Das Gasproblem ist eben auch ein Stromproblem und lässt sich nur lösen, wenn entweder so viel zusätzliche Stromerzeugungskapazität geschaffen wird, dass man zur Stromproduktion keine beziehungsweise nur in Ausnahmefällen noch Gaskraftwerke benötigt, oder die Stromproduktion der Gaskraftwerke subventioniert wird. Letzteres hat jedoch den Nachteil, durch verbilligte Preise falsche Marktanreize zu setzen und die fossile Stromproduktion zulasten der erneuerbaren Energien zu fördern. Die vom Preisdeckel begeisterten EU-Energieminister sollten auf die Iberische Halbinsel schauen: Die Deckelung des Gaspreises in Spanien und Portugal seit Juni hat zwar auch den Strompreisanstieg gebremst, aber den Gasverbrauch verdreifacht.

Verschärft würden die negativen Folgen, wenn zusätzlich zum Preisdeckel auch noch eine „Übergewinn“-Steuer oder neuerdings „Zufallsgewinn“-Abgabe für jene Energieerzeuger eingeführt würde, die bei den aktuellen Strom-, Gas- oder Ölpreisen überdurchschnittlich hohe Gewinne einfahren. Unabhängig davon, dass sich solche Windfall Profits schwer messen lassen und voraussichtlich eher von fiskalischen Begehrlichkeiten definiert werden, schadet eine Unterscheidung in „gute“ geplante und „schlechte“ zufällige Gewinne dem Investitionsstandort. Bestraft würden jene Unternehmen, die vorausschauend rechtzeitig auf erneuerbare Energien mit niedrigen variablen Kosten gesetzt haben und nun die Marge zur Verzinsung ihrer bisherigen Investitionen benötigen beziehungsweise als Kapitalstock für weitere Investitionen.

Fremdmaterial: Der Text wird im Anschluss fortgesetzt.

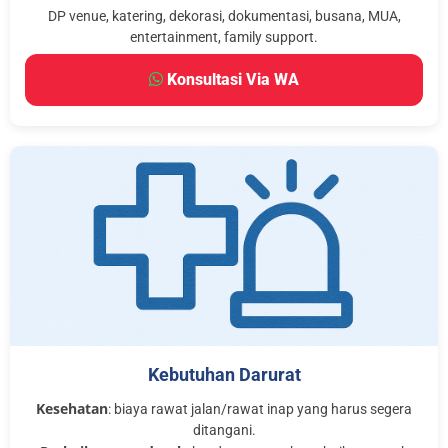
DP venue, katering, dekorasi, dokumentasi, busana, MUA,
entertainment, family support.
Konsultasi Via WA
Kebutuhan Darurat
Kesehatan
: biaya rawat jalan/rawat inap yang harus segera
ditangani.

Soll die Politik tatenlos zusehen, wie explodierende Energiepreise Deutschland deindustrialisieren und die Verbraucher verarmen? Gewiss nicht. Aber ansetzen sollten die Hilfen der Politik direkt bei den am stärksten betroffenen und in ihrer Existenz bedrohten Unternehmen. Hilfen mit der Gießkanne oder Eingriffe in den Markt und die Preisbildung sind ineffizient und selten zielführend.